Sevierville Commons Association, Bringing the Arts to Downtown, $3,700
Sevierville Commons Association will host weekly artist demonstrations at the Farmers Market in July, 2016 and June, 2017. Fifteen different artists will instruct participants in a variety of crafts and techniques, like spinning with a drop spindle, making a cobweb broom and weaving a garlic basket. This project is a pilot in a community effort to establish an Arts Council and downtown arts space.
Mossy Creek Foundation, Festival Park, $5,000
Mossy Creek Foundation will create a Sculptural Playground for families and children, located within the newly established Festival in the historic district of Jefferson City. The park will be space for arts projects, and will help convert an empty lot into an asset that spurs economic and community development in a disinvested downtown area.
Arts Center of Cannon County, Connecting with Art, $5,000
The Arts Center of Cannon County will commission and install an environmentally themed sculpture at the intersection of Doolittle Road and Water Street in Woodbury. This outdoor sculpture is designed to complement the town’s recent trend of arts development and encourage further investment.

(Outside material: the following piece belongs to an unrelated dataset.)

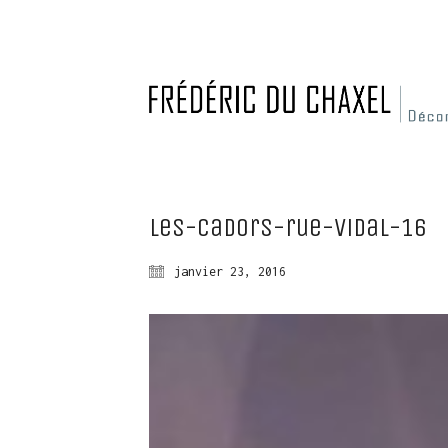
Les-Cadors-rue-Vidal-16
janvier 23, 2016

Historic Germantown Nashville, Inc., Little’s Fish Market: “Windows on Germantown” Mural Project, $5,100
Historic Germantown Nashville, Inc. is targeting five blank blocked-in windows at Germantown’s Little’s Fish Market for neighborhood themed murals. The organization will host a community meeting for residents to explore ideas for the murals and select five artists to paint the murals. Summer students at Buena Vista Elementary School will also be invited to learn more about the murals.
Franklin County Arts Guild, Good Fences are Art Fences, $3,210
Franklin County Arts Guild will create a fence to both secure the lot adjacent to its new gallery and to serve as piece of public art in a planned sculpture garden. Planting and maintenance of the garden for public use will be achieved through a partnership with the Franklin County Garden Club, and the Guild will use the space to display sculptures created by members of its community.
Arts in McNairy, Cultural Heritage Walking Trail, $7,680
The Cultural Heritage Walking Trail will be a .8 mile walking trail in downtown Selmer connecting existing cultural and community assets. It will have trail markers designed by artists commemorating members of the McNairy County Music Hall of Fame, as well as a mobile app to augment visitors’ experiences.
City of Parsons, Hangar Drape and Cyclorama Project, $6,800
The City of Parsons, in partnership with the Rivertime Players, the Decatur County Chamber of Commerce, the University of Tennessee at Martin and others, plans to transform a once-vacant airplane hangar into a community theater space. The city will purchase and install a grand drape and cyclorama in the theatre. The new facility will allow the Rivertime Players to expand their season, including their yearly children’s theater activities.
Blues City Cultural Center, If You Can’t Stand the Heat, $5,700
Blues City Cultural Center will engage Orange Mound community residents, ages 50 and over, as well as their care-givers, over a six-month period through serial drama and technology to explore health issues that disproportionately affect African American populations. Recordings of the serial performances will be made available on Blues City’s YouTube Channel and played at the Christ Community Health Services and the Orange Mound Community Services Centers.
City of Germantown, Developing Public Art at Oaklawn Garden, $5,200
The City of Germantown will contract with a public artist to inventory and transform objects associated with the new Germantown public park Oaklawn Garden into outdoor sculpture. The park’s property, house and artifacts were a bequest to the city for public use by private donors Harry and Becky Cloyes, who cultivated extensive gardens and welcomed visitors to the premises throughout their lives.